**What is needed:**
Produce an exact transcription of the listing below, omitting the pictures.

###

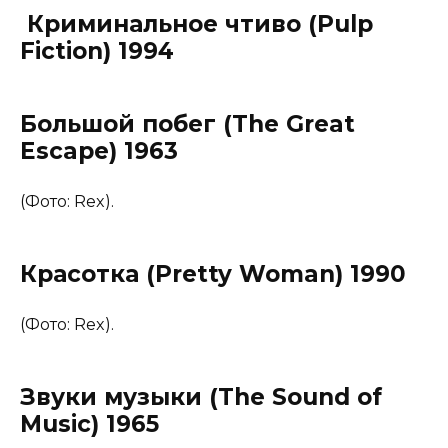
Криминальное чтиво (Pulp
Fiction) 1994
Большой побег (The Great
Escape) 1963
(Фото: Rex).
Красотка (Pretty Woman) 1990
(Фото: Rex).
Звуки музыки (The Sound of
Music) 1965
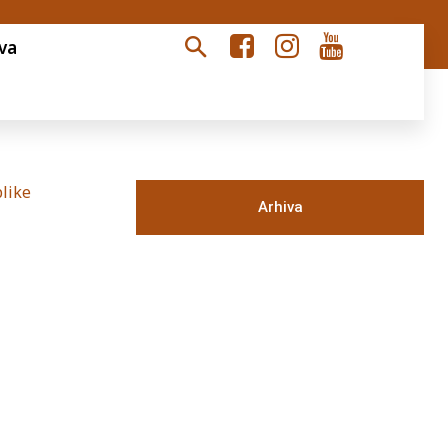
va
like
Arhiva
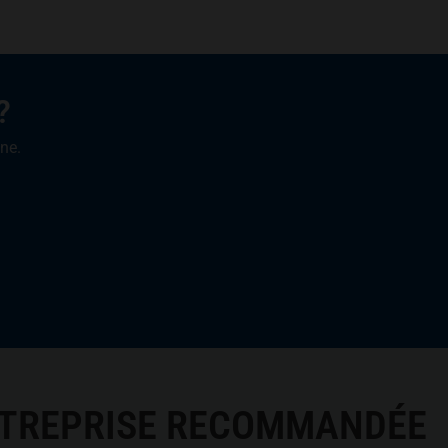
?
one.
NTREPRISE RECOMMANDÉE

###

**Result for this exercise:**
Криминальное чтиво (Pulp
Fiction) 1994
Большой побег (The Great
Escape) 1963
(Фото: Rex).
Красотка (Pretty Woman) 1990
(Фото: Rex).
Звуки музыки (The Sound of
Music) 1965
va
like
Arhiva
?
one.
NTREPRISE RECOMMANDÉE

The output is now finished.